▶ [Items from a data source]
---------------

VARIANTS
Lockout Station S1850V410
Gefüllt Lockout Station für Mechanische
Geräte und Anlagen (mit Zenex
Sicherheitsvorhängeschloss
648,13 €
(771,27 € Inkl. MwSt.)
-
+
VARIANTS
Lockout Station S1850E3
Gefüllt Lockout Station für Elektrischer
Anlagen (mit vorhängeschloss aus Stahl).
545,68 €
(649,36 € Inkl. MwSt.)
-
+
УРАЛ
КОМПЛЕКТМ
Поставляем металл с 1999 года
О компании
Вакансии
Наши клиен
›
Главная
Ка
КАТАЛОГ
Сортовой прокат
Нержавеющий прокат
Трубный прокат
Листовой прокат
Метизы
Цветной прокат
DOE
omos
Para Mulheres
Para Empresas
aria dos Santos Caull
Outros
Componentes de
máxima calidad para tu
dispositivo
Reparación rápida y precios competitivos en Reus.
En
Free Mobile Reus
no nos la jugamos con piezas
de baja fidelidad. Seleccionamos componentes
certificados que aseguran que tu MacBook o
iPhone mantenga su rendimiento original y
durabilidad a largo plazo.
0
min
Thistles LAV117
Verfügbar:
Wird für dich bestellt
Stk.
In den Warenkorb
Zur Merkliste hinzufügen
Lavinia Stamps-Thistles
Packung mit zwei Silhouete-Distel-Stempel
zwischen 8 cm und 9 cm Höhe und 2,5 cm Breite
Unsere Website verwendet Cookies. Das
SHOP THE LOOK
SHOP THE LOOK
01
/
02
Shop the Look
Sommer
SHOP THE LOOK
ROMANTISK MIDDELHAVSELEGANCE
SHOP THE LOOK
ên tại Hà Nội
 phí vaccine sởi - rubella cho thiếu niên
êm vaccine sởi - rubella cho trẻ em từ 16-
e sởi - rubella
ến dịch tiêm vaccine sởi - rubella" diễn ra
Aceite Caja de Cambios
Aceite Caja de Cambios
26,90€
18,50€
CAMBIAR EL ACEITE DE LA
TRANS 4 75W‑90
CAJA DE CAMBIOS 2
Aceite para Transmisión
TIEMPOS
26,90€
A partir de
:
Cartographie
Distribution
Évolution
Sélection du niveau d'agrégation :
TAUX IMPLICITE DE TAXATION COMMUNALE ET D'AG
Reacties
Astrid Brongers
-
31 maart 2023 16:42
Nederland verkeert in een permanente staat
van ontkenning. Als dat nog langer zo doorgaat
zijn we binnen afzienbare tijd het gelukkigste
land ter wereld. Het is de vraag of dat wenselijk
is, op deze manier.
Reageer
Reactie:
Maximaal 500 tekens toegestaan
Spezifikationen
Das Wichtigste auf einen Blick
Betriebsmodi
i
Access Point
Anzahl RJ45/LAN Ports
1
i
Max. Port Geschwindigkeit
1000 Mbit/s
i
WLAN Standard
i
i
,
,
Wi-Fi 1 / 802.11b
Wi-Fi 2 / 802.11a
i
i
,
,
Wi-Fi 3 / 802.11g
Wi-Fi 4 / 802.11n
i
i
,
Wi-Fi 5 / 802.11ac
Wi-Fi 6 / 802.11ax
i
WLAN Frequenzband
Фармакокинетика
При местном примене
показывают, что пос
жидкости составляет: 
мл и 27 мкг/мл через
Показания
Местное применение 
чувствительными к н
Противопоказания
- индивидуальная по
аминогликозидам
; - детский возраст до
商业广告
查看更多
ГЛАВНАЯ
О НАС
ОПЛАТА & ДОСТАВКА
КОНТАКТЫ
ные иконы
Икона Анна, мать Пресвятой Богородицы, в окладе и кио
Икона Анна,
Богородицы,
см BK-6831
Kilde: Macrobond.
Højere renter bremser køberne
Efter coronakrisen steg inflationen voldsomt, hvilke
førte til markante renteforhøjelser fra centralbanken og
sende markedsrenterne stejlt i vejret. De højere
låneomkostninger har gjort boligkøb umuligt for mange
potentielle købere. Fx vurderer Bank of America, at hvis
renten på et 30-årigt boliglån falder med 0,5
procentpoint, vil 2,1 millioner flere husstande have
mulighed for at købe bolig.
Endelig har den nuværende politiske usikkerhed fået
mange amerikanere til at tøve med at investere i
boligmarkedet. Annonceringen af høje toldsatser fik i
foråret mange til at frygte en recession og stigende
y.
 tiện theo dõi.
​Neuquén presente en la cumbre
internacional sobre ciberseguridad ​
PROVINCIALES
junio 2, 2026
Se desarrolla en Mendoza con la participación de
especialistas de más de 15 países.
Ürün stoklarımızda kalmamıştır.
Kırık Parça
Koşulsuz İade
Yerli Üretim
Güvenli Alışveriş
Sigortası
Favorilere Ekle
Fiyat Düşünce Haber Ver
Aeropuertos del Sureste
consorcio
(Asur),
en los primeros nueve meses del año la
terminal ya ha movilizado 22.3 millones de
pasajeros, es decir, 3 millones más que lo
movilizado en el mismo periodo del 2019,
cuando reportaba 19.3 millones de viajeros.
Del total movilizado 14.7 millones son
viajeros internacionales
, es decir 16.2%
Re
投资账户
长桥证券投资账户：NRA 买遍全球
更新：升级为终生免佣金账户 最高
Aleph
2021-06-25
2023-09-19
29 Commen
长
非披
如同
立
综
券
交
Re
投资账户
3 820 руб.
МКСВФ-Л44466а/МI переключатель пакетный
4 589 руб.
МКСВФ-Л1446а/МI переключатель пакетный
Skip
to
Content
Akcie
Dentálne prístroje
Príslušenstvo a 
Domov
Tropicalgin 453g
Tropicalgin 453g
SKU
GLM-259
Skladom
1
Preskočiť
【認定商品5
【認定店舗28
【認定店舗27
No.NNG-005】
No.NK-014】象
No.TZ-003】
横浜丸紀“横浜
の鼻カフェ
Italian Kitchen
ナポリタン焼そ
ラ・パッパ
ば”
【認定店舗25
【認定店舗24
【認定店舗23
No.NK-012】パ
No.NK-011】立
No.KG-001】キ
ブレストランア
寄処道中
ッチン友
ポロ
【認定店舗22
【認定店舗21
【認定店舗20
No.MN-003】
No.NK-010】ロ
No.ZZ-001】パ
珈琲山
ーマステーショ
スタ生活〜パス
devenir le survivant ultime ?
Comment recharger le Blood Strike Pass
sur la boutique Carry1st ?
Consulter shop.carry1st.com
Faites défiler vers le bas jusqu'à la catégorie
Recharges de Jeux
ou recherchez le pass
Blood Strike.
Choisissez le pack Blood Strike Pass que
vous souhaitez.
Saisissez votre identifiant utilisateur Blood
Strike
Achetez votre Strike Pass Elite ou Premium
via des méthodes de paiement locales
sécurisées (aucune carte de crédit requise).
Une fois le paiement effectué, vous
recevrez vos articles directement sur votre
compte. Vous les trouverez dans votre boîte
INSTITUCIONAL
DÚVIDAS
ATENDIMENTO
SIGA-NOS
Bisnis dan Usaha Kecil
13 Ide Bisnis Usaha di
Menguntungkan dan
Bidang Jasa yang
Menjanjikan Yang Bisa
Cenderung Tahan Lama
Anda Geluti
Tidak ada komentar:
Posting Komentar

---------------

▶ [EXERCISE OBJECTIVE] How many lines in the data above contain the string "votre"? Reply with only the number.

▶ [ANSWER SECTION] 4